Courtesy: Elyse Butler

Victor had fallen for Hawaiʻi on a visit in 1965, and in 1994 he moved to the islands to lead the Legal Aid Society of Hawaiʻi (Legal Aid), a post he held until 2005. It was there that he fought the battle that would shape the rest of his career. In 1996, Congress barred legal aid organizations that received LSC funding from bringing class actions and engaging in legislative and other policy advocacy that had long been their most powerful tools for achieving large-scale, systemic change. 

Rather than accept these restrictions, Victor drove a landmark lawsuit against the federal government, challenging them as unconstitutional conditions on the organizations’ First Amendment rights. Legal Aid was the lead plaintiff in the suit, filed in the U.S. District Court in Hawaiʻi, and Victor drew on one of his great strengths—building coalitions and recruiting pro bono support—to bring legal aid organizations from other states in as co-plaintiffs and to enlist help from both Hawaiʻi-based and national law firms, as well as the American Civil Liberties Union. The case forced a rewrite of the LSC rules, creating a pathway for LSC-funded legal aid organizations to establish separately incorporated affiliates that could once again pursue class actions and systemic legislative and policy advocacy.

That fight pointed the way forward. Working with Goodsill partner David Reber, who Victor had recruited to become the volunteer President of Legal Aid, Victor created an organization which began as Lawyers for Equal Justice (LEJ) and, in 2011, became the Hawaiʻi Appleseed Center for Law & Economic Justice. Victor led the organization as it grew from a scrappy litigation project into an institution that also aggressively advanced the interests of the low-income population through policy advocacy. Closely affiliated with Legal Aid in its early years, Appleseed eventually struck out on its own—independent, but still a partner to Legal Aid wherever their interests aligned.
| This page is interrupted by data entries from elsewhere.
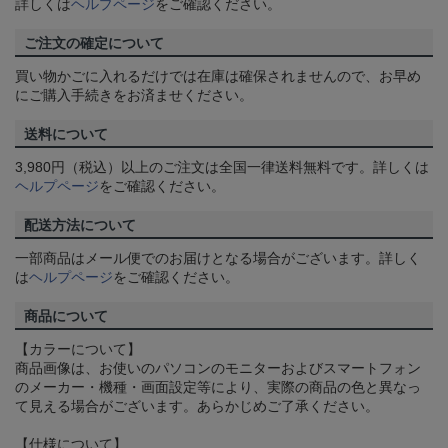
詳しくは
ヘルプページ
をご確認ください。
ご注文の確定について
買い物かごに入れるだけでは在庫は確保されませんので、お早め
にご購入手続きをお済ませください。
送料について
3,980円（税込）以上のご注文は全国一律送料無料です。詳しくは
ヘルプページ
をご確認ください。
配送方法について
一部商品はメール便でのお届けとなる場合がございます。詳しく
は
ヘルプページ
をご確認ください。
商品について
【カラーについて】
商品画像は、お使いのパソコンのモニターおよびスマートフォン
のメーカー・機種・画面設定等により、実際の商品の色と異なっ
て見える場合がございます。あらかじめご了承ください。
【仕様について】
What Victor built has made possible victory after victory for people who rarely had an advocate in their corner. LEJ’s very first case ended a decades-long practice of overcharging public-housing tenants, cutting rents by more than a million dollars a year, and later cases returned more than $3 million in improper charges to tenants. 

When children who had become homeless were being pushed out of their schools because they no longer lived in the school district, the organization sued the state—enforcing these students’ right under federal law to stay in their home schools, with state-provided transportation to get them there. Litigation brought by Appleseed also achieved a long-overdue increase in the statewide rates paid to the individuals and families who look after Hawaiʻi’s foster children.

Victor spearheaded lawsuits that forced long-delayed repairs in some of Hawaiʻi’s oldest and largest public-housing projects, including restoring hot water and repairing inoperable elevators that elderly and disabled residents depended on. In one of these cases, Hawaiʻi Appleseed’s efforts led to a $150 million redevelopment of one project and to substantial increases in annual legislative appropriations to maintain public housing generally. Victor led the fight that compelled the state to process food-stamp applications on time, after which Hawaiʻi moved from the worst-performing state in the nation to one of the best.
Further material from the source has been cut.